EXERCISE DATA:
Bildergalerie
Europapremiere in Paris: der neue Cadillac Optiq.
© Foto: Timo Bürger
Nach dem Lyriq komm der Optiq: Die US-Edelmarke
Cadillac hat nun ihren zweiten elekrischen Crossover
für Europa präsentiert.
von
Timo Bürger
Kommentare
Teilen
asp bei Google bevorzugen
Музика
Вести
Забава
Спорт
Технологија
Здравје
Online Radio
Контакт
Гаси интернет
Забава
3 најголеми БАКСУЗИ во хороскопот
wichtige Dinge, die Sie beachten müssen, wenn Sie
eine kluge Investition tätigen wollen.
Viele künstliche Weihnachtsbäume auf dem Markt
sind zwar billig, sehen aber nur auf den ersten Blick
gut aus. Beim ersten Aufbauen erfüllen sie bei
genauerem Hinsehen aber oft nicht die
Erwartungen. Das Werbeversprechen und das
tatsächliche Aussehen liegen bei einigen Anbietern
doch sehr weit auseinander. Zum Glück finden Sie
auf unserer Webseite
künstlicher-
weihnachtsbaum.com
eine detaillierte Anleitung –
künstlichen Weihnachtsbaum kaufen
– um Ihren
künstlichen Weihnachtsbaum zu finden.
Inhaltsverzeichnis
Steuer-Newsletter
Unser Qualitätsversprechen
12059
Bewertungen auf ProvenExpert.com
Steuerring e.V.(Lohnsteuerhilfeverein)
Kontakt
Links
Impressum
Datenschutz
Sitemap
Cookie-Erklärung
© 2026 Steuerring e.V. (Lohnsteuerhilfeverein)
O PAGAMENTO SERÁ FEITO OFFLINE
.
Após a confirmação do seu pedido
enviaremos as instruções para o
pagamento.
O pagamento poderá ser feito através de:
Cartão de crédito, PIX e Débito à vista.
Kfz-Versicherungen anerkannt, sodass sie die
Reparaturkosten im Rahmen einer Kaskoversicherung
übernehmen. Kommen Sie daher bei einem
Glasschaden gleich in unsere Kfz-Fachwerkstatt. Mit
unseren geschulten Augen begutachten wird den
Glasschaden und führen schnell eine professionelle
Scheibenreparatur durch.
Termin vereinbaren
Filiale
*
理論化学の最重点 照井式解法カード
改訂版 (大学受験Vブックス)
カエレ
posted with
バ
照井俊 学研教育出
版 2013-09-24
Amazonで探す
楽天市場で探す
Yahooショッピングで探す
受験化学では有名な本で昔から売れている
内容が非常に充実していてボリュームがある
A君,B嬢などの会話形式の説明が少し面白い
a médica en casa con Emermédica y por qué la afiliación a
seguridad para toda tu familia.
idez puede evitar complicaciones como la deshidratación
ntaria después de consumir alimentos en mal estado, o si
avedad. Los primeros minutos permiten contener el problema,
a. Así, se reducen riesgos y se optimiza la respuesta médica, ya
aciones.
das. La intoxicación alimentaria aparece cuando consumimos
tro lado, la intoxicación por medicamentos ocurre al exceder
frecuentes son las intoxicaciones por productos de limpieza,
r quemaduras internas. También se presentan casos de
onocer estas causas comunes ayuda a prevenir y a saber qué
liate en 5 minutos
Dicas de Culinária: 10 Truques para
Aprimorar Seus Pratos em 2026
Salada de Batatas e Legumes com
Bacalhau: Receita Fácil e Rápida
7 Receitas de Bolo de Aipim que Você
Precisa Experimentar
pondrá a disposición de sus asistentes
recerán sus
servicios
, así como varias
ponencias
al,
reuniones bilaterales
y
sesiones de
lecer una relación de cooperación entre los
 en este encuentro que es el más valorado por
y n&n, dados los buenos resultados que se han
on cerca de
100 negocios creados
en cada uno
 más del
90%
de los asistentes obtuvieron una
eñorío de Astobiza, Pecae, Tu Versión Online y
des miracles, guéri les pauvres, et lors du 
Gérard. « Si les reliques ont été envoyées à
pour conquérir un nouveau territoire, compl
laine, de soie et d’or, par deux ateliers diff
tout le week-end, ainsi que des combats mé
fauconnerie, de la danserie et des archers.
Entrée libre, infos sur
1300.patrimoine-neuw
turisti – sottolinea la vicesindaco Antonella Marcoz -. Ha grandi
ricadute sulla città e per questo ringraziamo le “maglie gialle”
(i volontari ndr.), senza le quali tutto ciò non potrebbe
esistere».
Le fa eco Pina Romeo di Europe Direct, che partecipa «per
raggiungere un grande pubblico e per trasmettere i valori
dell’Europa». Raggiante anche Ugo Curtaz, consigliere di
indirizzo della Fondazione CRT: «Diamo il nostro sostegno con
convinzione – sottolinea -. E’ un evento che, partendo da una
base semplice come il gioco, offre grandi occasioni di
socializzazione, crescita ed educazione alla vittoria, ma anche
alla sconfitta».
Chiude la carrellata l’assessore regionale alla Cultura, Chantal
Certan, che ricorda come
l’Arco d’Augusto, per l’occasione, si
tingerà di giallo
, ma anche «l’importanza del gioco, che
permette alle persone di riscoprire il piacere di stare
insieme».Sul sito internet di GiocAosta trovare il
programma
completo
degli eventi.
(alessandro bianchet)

EXERCISE:
Could you find every line in the records above that has the string "come" and copy it?

ANSWER FOR THE TASK:
base semplice come il gioco, offre grandi occasioni di
Certan, che ricorda come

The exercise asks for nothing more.